A huge cataclysmic environmental catastrophe on a global scale isn’t likely. The very idea itself reeks of the sort of alarmism that turns people off of environmental issues. It is not what concerns me.
What concerns me is lots of little disasters especially ones that are avoidable. Such small disasters like the Newtown Creek incidence alluded to earlier can in aggregate lead to quite a pickle. From conflict over water rights to higher food prices the cost of ignoring these ‘paper-cuts’ can become exorbitant.
As I pointed out in the last article it is fortunate that our steps towards a more efficient use of water seem to have been rewarded. Despite population growth since the eighties our water use has more or less stayed the same.
This happy news is due to advance in technologies and best-practice strategies. Though these technologies and practices have been efficacious we can and must do better.
Needs and populations are increasing and what is adequate now will not be adequate later.
While the technologies and practices currently employed are wonderful they are rather pedestrian fixes.
Many of these fixes have hidden costs. As with all worthy pursuits and processes there are no easy answers. Reviewing water efficiency progress is the best cure for ‘prosthetic addiction’ and its attendant delusions.
Some of the fixes are as dull as making pipes and containers less prone to leaking. Others are as common sense as reusing water for industrial purposes. (http://www.twdb.texas.gov/publications/brochures/conservation/doc/Industrialbrochure-final.pdf)
I am still researching and am sure that I’ll find more interesting examples and stories of responsible water use but I doubt that they’re going to be too terribly exciting.

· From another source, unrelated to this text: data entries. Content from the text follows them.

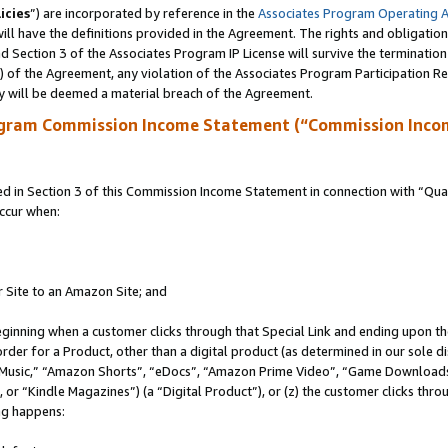
icies
”) are incorporated by reference in the
Associates Program Operating 
ll have the definitions provided in the Agreement. The rights and obligation
 Section 3 of the Associates Program IP License will survive the terminatio
a) of the Agreement, any violation of the Associates Program Participation R
y will be deemed a material breach of the Agreement.
ogram Commission Income Statement (“Commission Inco
in Section 3 of this Commission Income Statement in connection with “Quali
ccur when:
r Site to an Amazon Site; and
eginning when a customer clicks through that Special Link and ending upon the 
 order for a Product, other than a digital product (as determined in our sole
usic,” “Amazon Shorts”, “eDocs”, “Amazon Prime Video”, “Game Downloads”
r “Kindle Magazines”) (a “Digital Product”), or (z) the customer clicks throu
ing happens:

The fact that I have to overcome what I call the ‘boredom barrier,’ doesn’t mean that these aren’t vital pursuits; but does help to highlight why we have difficulty paying sustained attention to ‘mundane’ issues, no matter how important they are.
We may have come a long way since the 80’s but Las Vegas is a city in the desert. The water for this Oasis like many similar southwestern cities has to come from somewhere. This use-case has a litany of side effects that are economic, agricultural, and political.
Clearly there is still a lot of work to be done.